William Joseph Ellis was very much a self educated man. As I grew to understand him more he regularly impressed me with his knowledge of English Literature. He loved words almost as much as he loved music, savoring the sounds as they left his mouth as another might savor a fine wine. He would often have an appropriate Shakespearean quote ready but was always reticent about it, as if he didn’t want to appear to be flaunting a knowledge to which he was, in some way, not entitled. So I guess he had humility too.

Intellectually astute he avidly followed the cut and thrust of world politics and as a man of the left he avoided dogma and retained a liberal outlook. He focused on the plight of the underdog and supported the political struggle of the ANC and the republican movement in Eire.

Although manifestly non-violent, like so many of his generation he offered his all when he was called to the gun. He had some lucky escapes particularly at the battle of Bir el Gube (pronounced BEER EL GOOBY) but for the most part had what I imagine could be referred to as a good war. Despite admitting that the conflict had left its scars on him he seemed to have enjoyed the comradeship and the travel of his time in the army.

However once he was back on blighty’s rolling shore foreign holidays were completely out of the question. After all once you’ve been shot at and had your tank set on fire in distant lands its only a mug who goes back for more. That would have been my father’s logic.

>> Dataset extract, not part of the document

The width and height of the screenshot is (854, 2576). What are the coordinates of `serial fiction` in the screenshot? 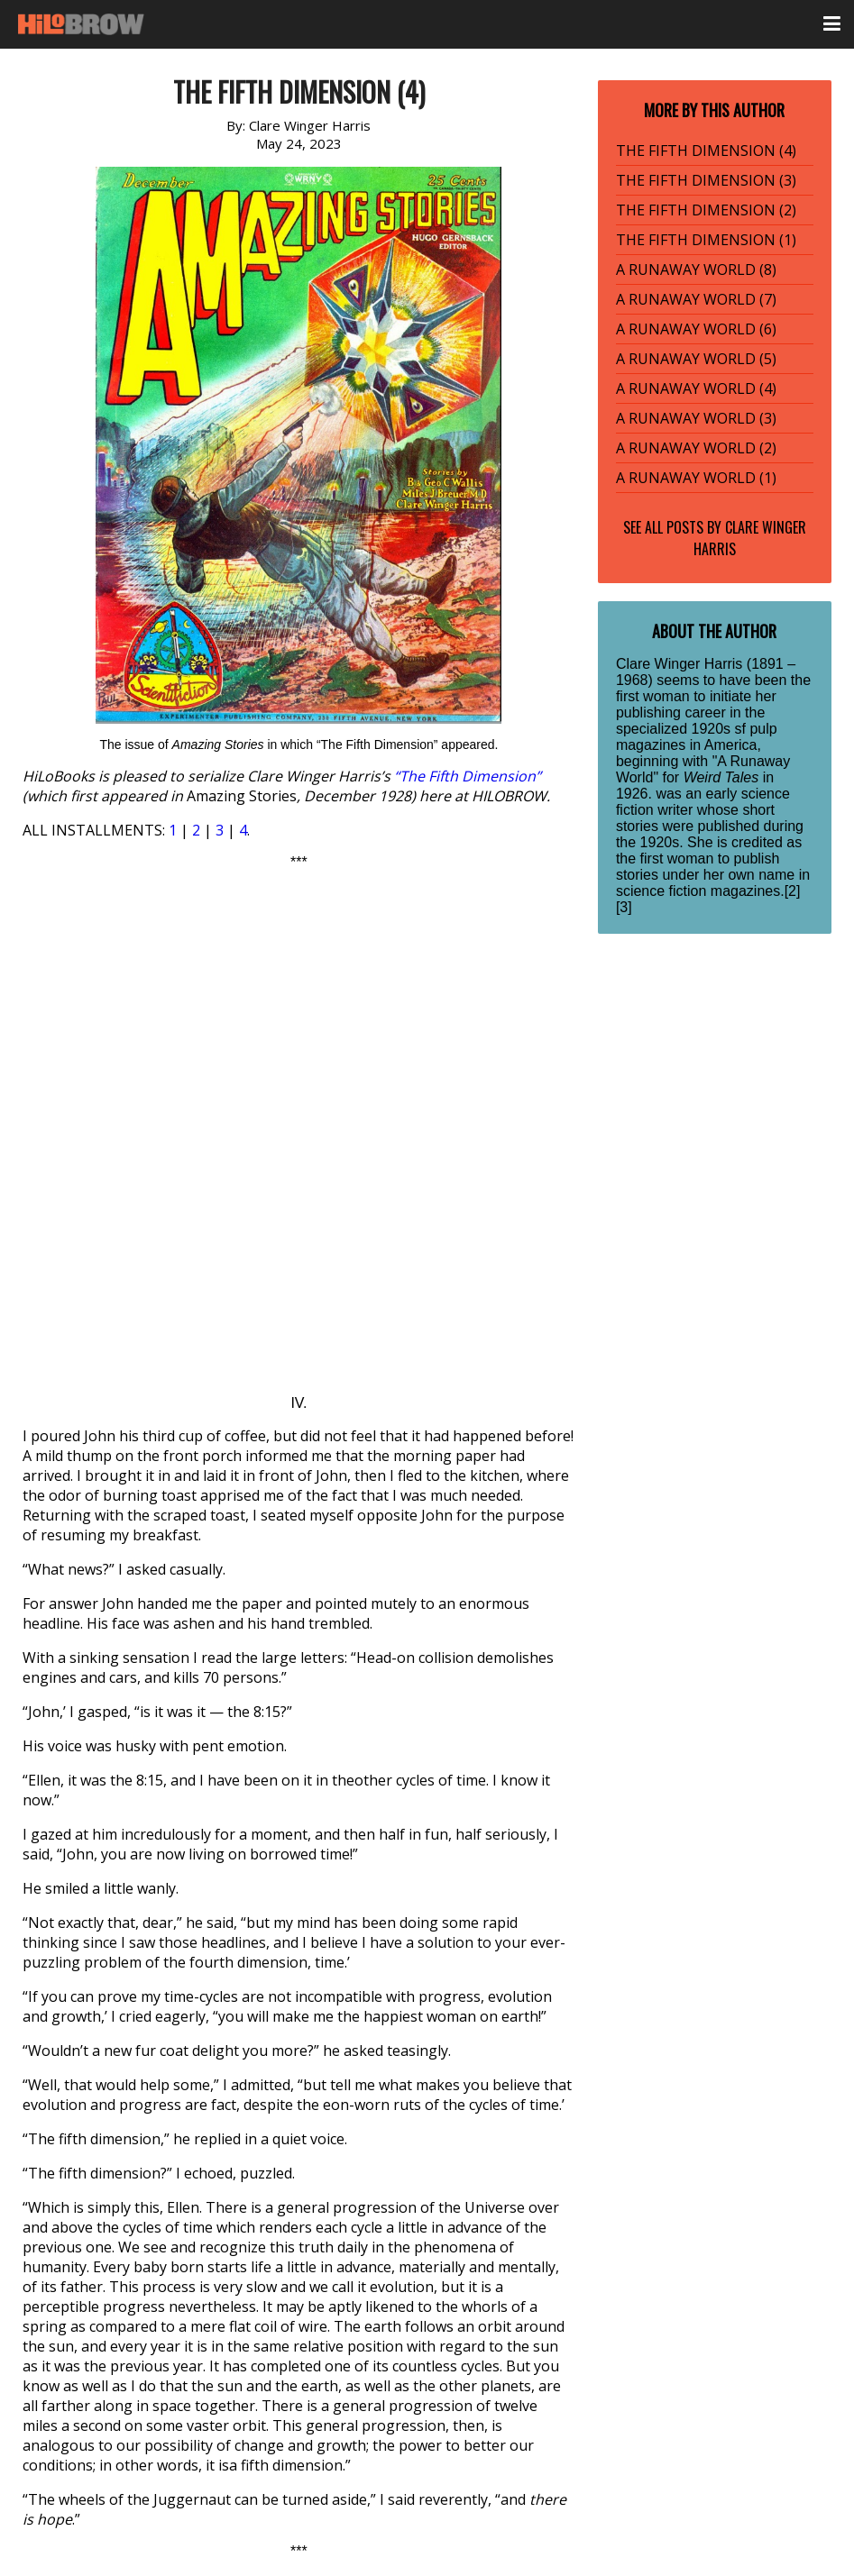 It's located at (379, 2463).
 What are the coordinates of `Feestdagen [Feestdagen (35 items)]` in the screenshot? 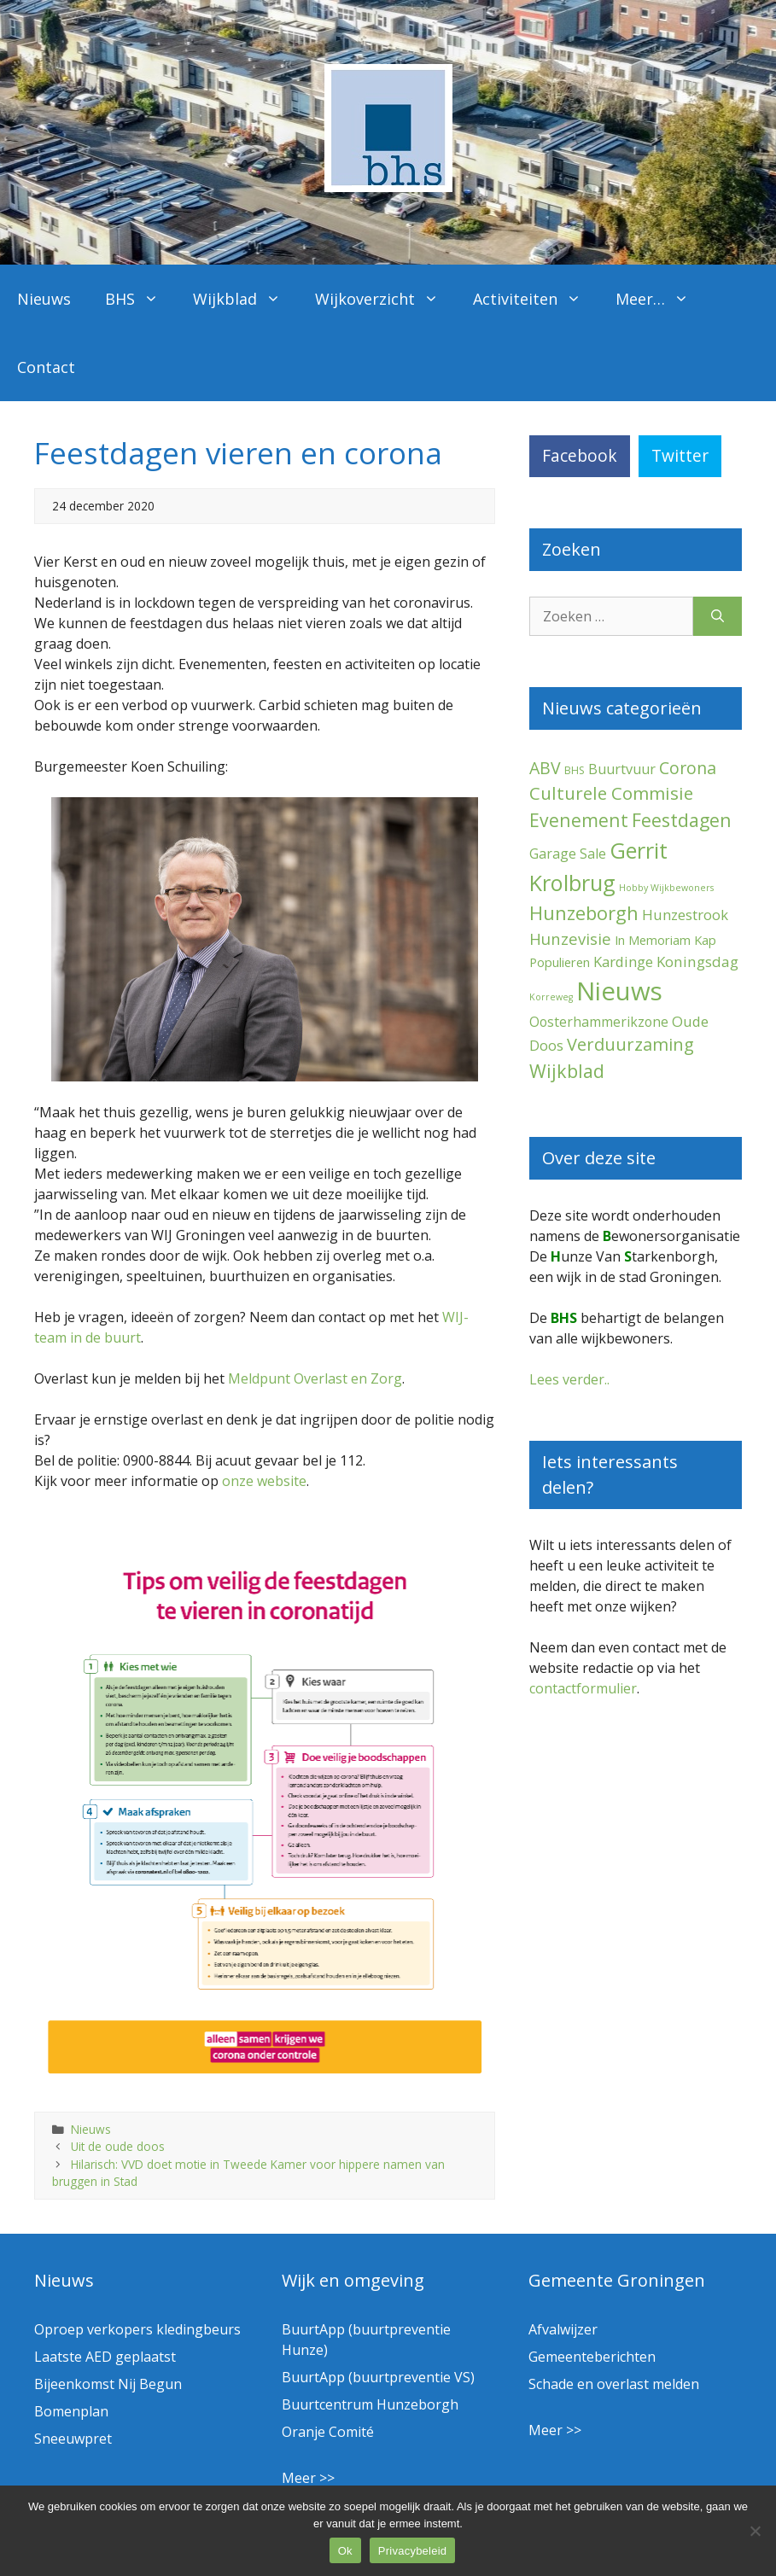 It's located at (682, 819).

Latterly his interest turned back to his military experience. He read widely on the various campaigns of the conflict and maintained a cherished bond with his fellow ex-warriors.

My father met his end as a fighter. Against all odds he struggled back from a serious series of medical problems in the autumn and winter of 2005. When it came to his final hour he most definitely did not go gentle. While his body gave up on him his mind and spirit remained strong. He fought with his last ounce of strength and intelligence to stay here with the family he loved.



Blessing for a Journey (Traditional Celtic Blessing)


May the road rise to meet you.
May the wind always be at your back.
May the sun shine warm upon your face,
The rains fall soft upon your fields;
And until we meet again, may
God hold you in the palm of his hand.

Do not go Gentle into that Good Night (Dylan Thomas)


Do not go gentle into that good night,
Old age should burn and rave at close of day;
Rage, rage against the dying of the light.

Though wise men at their end know dark is right,
Because their words had forked no lightning they
Do not go gentle into that good night.

Good men, the last wave by, crying how bright
Their frail deeds might have danced in a green bay,
Rage, rage against the dying of the light.

Wild men who caught and sang the sun in flight,
And learn, too late, they grieved it on its way,
Do not go gentle into that good night.

Grave men, near death, who see with blinding sight
Blind eyes could blaze like meteors and be gay,
Rage, rage against the dying of the light.

And you, my father, there on the sad height,
Curse, bless me now with your fierce tears, I pray.
Do not go gentle into that good night.
Rage, rage against the dying of the light.